The pack of wolves includes the top five of Jeremy Pridgen  of Georgia, who has 37-6; Edward Cox, South Carolina, 37-5; Raymond Trudeau, Florida, 36-12; and defending Southern Divisional champ, Mark Pierce, Tennessee, 34-9. Crain guesses he will need 15 pounds again to win this event.

“There was a lot more pressure where I was fishing the day before, which is not uncommon,” said Crain, who will be trying a couple of new areas that he fished yesterday.  “I think I am going to make a move to them quicker.”

When he caught his 24-3 limit the first day, Crain was aided by strong winds, but the wind died down yesterday and his fish turned finicky. “It sounds like the wind is going to be close to what it was yesterday,” said the retired fireman. He noted the forecast calls for the winds to increase after 3 p.m., which won’t help his cause.

Sunshine has helped Crain’s pattern. “The sun sort of moves them into the thicker cover; otherwise, there is so much to choose from,” he said. “Early in the morning you feel like you are pitching in an ocean because the fish could be from the edge back.”

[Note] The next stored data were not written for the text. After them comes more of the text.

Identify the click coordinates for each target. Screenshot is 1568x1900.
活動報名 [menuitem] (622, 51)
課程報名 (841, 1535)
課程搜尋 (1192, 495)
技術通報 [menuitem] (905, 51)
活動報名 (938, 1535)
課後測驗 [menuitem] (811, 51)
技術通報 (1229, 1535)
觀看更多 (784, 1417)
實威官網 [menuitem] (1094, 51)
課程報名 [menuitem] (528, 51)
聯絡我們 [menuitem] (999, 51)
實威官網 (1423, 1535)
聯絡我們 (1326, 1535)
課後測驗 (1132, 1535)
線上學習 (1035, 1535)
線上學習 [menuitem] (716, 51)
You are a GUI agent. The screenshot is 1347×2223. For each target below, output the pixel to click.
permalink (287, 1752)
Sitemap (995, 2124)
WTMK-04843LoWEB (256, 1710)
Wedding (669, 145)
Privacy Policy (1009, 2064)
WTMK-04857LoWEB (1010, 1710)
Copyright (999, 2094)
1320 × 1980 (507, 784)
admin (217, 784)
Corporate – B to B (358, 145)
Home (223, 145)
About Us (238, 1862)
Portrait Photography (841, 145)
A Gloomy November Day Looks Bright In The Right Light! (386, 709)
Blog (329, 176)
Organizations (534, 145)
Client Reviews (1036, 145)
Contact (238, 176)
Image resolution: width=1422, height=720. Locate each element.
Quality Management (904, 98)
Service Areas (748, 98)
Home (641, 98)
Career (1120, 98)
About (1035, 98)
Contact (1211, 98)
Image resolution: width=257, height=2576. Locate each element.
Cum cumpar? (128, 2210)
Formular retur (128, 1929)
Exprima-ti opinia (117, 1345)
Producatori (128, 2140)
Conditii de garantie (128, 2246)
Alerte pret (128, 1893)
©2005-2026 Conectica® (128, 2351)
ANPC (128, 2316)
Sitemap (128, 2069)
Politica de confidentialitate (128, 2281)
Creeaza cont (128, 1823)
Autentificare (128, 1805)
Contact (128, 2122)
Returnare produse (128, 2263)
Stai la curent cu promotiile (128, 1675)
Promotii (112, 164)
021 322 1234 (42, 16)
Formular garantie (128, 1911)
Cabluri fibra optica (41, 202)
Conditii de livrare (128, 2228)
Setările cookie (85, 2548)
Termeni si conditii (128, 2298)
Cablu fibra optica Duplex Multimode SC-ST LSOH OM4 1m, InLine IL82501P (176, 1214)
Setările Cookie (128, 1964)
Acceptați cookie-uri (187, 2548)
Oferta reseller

Most of his fish have come off of an LC jig and an Alron jig.  Crain selected the Alron jig because he was looking for something in the 1-ounce range to punch through the weed mats.   He plans on starting at the same spot he has fished the past two days.

The Cropwell, Ala.,  angler has led a Southern Divisional before at West Point Lake but he is unsure if he learned anything from the experience that will help him today.

“It is such a tough position to be in,” he said.  “I would much rather come from behind because you have no pressure on you then. When you are on top, everybody is shooting at you.”

The adults and junior competitors of the Southern Divisional will weigh in their fish at 3 p.m. ET today at Roland and Mary Ann Martin’s Marina.